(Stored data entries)
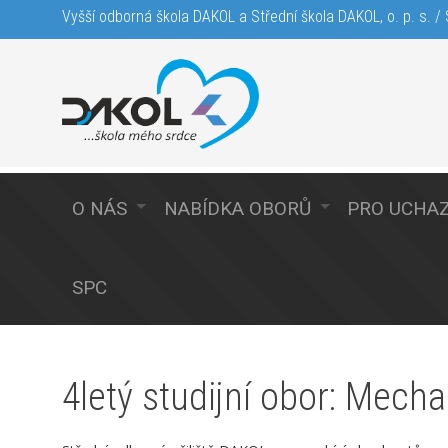
Vyšší odborná škola DAKOL a Střední škola DAKOL, o. p. s. / S
O NÁS
NABÍDKA OBORŮ
PRO UCHA
SPC
4letý studijní obor: Mecha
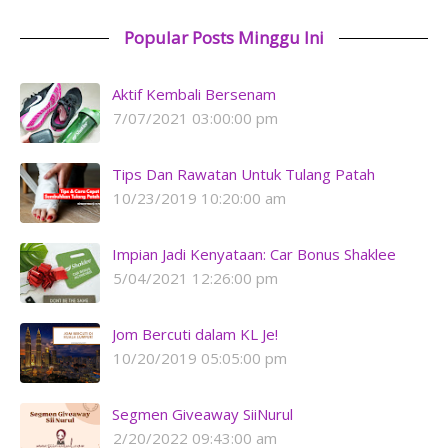
Popular Posts Minggu Ini
Aktif Kembali Bersenam
7/07/2021 03:00:00 pm
Tips Dan Rawatan Untuk Tulang Patah
10/23/2019 10:20:00 am
Impian Jadi Kenyataan: Car Bonus Shaklee
5/04/2021 12:26:00 pm
Jom Bercuti dalam KL Je!
10/20/2019 05:05:00 pm
Segmen Giveaway SiiNurul
2/20/2022 09:43:00 am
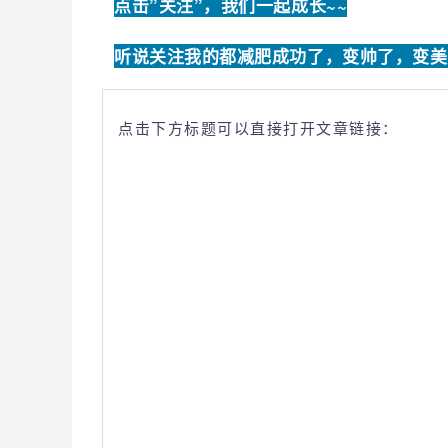
点击”关注”，我们一起成长~~
听说关注我的都减肥成功了，变帅了，变美
点击下方标题可以直接打开文章链接：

PROBLEM » What you return must match the entries above exactly, apart from the pictures, which are left out.

SOLUTION TO THE EXERCISE »
Vyšší odborná škola DAKOL a Střední škola DAKOL, o. p. s. / S
O NÁS
NABÍDKA OBORŮ
PRO UCHA
SPC
4letý studijní obor: Mecha
Popular Posts Minggu Ini
Aktif Kembali Bersenam
7/07/2021 03:00:00 pm
Tips Dan Rawatan Untuk Tulang Patah
10/23/2019 10:20:00 am
Impian Jadi Kenyataan: Car Bonus Shaklee
5/04/2021 12:26:00 pm
Jom Bercuti dalam KL Je!
10/20/2019 05:05:00 pm
Segmen Giveaway SiiNurul
2/20/2022 09:43:00 am
点击”关注”，我们一起成长~~
听说关注我的都减肥成功了，变帅了，变美
点击下方标题可以直接打开文章链接：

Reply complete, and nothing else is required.